Exercise description. Where the word "resize" occurs in a line of the data, return the whole line.
◆ ◆ ◆
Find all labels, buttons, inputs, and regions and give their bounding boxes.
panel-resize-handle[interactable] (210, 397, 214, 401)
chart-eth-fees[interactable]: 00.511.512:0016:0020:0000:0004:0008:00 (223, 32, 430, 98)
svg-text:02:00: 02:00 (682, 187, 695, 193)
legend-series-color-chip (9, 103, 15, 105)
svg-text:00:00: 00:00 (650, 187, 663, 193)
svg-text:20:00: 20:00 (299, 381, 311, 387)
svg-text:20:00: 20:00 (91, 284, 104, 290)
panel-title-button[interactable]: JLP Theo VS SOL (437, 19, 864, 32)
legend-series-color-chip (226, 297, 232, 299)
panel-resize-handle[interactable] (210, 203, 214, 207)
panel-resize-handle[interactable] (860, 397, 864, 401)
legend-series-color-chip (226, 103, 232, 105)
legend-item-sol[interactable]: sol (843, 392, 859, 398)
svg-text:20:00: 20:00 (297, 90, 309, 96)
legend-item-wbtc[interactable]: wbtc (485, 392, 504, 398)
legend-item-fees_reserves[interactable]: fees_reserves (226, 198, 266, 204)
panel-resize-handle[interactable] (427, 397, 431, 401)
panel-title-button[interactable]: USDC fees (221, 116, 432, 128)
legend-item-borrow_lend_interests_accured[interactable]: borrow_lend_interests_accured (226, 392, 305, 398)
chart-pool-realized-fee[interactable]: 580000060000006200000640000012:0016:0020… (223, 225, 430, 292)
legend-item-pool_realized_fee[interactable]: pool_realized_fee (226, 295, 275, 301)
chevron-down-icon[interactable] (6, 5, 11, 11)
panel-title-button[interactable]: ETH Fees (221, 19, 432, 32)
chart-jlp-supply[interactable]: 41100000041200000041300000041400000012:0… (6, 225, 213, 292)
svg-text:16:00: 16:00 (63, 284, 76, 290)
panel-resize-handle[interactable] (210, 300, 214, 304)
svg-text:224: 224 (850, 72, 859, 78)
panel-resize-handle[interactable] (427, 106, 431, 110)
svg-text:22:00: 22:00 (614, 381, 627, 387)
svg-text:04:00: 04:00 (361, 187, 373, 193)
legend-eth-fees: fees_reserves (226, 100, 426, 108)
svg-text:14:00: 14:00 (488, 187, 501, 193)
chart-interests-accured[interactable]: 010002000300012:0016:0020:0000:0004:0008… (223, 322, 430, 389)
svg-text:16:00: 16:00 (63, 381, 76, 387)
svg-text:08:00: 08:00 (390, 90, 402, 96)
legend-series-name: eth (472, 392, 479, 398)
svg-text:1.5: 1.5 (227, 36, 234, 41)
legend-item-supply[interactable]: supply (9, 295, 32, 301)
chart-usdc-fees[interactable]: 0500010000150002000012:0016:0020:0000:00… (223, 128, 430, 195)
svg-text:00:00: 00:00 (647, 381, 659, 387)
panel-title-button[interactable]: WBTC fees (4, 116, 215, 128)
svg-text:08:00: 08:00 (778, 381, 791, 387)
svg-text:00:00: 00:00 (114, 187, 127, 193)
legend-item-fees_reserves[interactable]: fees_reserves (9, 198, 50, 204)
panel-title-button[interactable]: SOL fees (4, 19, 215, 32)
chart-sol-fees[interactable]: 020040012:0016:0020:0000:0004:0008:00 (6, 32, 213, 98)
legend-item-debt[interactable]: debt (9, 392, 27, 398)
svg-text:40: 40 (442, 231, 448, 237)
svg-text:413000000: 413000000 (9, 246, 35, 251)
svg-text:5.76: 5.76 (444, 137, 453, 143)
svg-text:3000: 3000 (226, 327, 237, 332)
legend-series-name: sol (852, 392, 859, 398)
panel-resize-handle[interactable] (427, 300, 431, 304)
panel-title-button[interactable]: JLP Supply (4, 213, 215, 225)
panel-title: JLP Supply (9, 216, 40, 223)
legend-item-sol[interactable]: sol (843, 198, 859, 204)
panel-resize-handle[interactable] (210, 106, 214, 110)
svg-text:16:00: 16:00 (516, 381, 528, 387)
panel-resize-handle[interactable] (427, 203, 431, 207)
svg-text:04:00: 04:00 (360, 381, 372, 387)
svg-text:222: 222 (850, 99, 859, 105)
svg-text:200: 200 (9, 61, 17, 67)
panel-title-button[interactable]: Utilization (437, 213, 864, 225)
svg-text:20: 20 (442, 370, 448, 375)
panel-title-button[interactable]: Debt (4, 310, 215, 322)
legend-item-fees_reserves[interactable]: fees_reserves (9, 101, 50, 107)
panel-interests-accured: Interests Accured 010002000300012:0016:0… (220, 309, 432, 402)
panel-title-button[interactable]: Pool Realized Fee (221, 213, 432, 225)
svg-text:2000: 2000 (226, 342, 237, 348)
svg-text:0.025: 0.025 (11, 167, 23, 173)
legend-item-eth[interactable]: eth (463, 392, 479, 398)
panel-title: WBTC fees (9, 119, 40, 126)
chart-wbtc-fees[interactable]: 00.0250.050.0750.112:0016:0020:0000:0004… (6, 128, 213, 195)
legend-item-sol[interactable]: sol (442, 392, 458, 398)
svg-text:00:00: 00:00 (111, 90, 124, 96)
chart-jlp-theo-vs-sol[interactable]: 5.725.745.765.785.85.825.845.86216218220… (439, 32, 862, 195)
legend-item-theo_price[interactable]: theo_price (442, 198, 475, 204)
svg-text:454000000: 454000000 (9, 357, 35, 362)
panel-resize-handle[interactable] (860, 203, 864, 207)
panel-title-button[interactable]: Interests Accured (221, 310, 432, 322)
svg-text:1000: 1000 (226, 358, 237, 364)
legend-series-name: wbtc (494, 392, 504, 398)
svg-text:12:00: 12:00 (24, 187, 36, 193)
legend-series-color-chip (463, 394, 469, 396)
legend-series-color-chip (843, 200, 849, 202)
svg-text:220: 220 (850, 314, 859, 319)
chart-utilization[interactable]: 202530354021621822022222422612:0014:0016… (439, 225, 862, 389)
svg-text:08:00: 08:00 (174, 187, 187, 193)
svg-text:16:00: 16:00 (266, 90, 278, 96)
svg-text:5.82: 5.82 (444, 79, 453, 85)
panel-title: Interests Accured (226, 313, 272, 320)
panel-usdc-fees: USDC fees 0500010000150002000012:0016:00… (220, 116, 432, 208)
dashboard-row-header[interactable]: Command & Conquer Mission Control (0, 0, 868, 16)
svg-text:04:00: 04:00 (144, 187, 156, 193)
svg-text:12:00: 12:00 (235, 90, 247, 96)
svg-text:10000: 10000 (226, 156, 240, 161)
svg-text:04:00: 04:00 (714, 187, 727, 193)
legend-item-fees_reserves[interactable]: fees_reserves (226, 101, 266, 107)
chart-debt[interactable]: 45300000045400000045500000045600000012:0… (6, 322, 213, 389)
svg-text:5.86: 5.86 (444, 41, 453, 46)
◆ ◆ ◆
Task solution.
panel-resize-handle[interactable] (210, 397, 214, 401)
panel-resize-handle[interactable] (210, 203, 214, 207)
panel-resize-handle[interactable] (860, 397, 864, 401)
panel-resize-handle[interactable] (427, 397, 431, 401)
panel-resize-handle[interactable] (210, 300, 214, 304)
panel-resize-handle[interactable] (427, 106, 431, 110)
panel-resize-handle[interactable] (427, 300, 431, 304)
panel-resize-handle[interactable] (210, 106, 214, 110)
panel-resize-handle[interactable] (427, 203, 431, 207)
panel-resize-handle[interactable] (860, 203, 864, 207)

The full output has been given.